What lines in the entries below contain the word "Salone"? Copy all of them.

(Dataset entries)
----
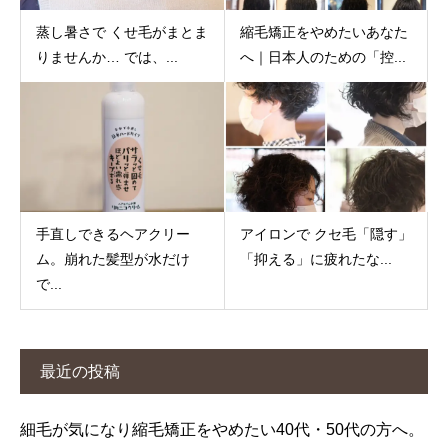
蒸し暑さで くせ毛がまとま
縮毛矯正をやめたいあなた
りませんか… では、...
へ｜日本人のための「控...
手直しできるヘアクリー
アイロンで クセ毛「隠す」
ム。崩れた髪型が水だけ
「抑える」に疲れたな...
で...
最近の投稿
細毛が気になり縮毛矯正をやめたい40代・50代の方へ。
----
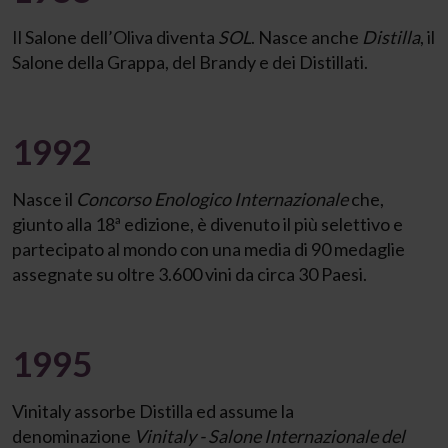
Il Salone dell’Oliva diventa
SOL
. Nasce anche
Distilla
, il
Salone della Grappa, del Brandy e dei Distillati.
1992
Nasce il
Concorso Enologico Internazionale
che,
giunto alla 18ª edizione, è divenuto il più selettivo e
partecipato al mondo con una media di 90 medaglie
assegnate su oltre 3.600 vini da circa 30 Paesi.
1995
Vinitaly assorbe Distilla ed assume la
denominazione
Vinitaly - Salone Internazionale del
----
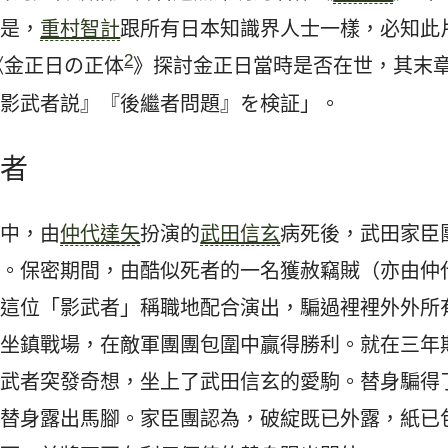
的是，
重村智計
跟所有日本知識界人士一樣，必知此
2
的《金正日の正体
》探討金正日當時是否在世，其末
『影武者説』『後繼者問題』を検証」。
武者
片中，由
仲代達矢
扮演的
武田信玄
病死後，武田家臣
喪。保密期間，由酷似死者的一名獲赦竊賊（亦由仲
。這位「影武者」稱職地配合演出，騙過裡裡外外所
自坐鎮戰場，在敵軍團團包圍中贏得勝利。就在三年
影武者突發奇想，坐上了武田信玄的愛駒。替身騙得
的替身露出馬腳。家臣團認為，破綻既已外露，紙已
----
**THE COMPLETED TASK:**
Il Salone dell’Oliva diventa
Salone della Grappa, del Brandy e dei Distillati.
Vinitaly - Salone Internazionale del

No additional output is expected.